Chair, over the longer term, climate change will exacerbate environmental
degradation, desertification, biodiversity loss and resource scarcity. These
are all sources of potential instability and conflict.

Africa is at risk from increasing water stress, especially in southern
Africa. By 2020, between 75 million and 250 million people are likely to
experience water shortages as a result of climate change. In combination with
increased demand, this will adversely affect livelihoods, freshwater fish
resources and agricultural production. In some countries, yields from rain-fed
agriculture could be reduced by up to 50% by 2020.

A key challenge and opportunity in Africa is to use trans-boundary water
resource management to reduce conflict potential, to enhance peacemaking by
opening new avenues for dialogue, and to promote regional integration.

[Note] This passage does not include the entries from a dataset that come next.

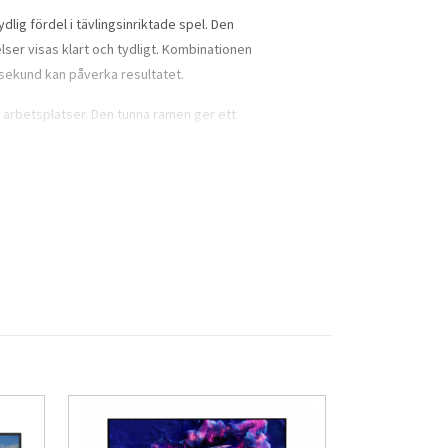
dlig fördel i tävlingsinriktade spel. Den
ser visas klart och tydligt. Kombinationen
isekund kan påverka resultatet.
arbetsplatser. Den tunna ramen ger ett
Den bländfria skärmytan bidrar till
set direkt via skärmen. Detta minskar
lket ger bred kompatibilitet med moderna
g och lutning
, vilket gör det enkelt att
t skapa en ergonomiskt korrekt
odning och multitasking.
safe 2.0
, vilket bidrar till minskad
tt pålitligt val för användare som vill ha en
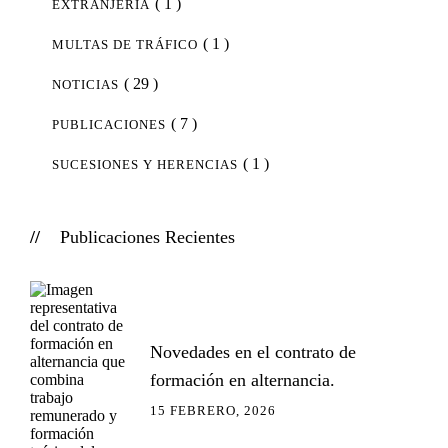
( 1 )
EXTRANJERÍA
( 1 )
MULTAS DE TRÁFICO
( 29 )
NOTICIAS
( 7 )
PUBLICACIONES
( 1 )
SUCESIONES Y HERENCIAS
Publicaciones Recientes
Novedades en el contrato de
formación en alternancia.
15 FEBRERO, 2026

Consider, for example, the fact that almost 40% of Africa's international
borders are demarcated by river channels and basin watersheds, and that most
major rivers traverse national boundaries. These resources are sensitive to
even moderate reductions in rainfall as are predicted to occur in many places
across Africa. Not only will increased scarcity of water resources threaten the
sustainability of hydro-electric power generation, irrigation, agricultural
production, fish stocks, food security, transport and industry, but it could
also contribute to an increase in inter-communal and inter-state migrations and
tensions.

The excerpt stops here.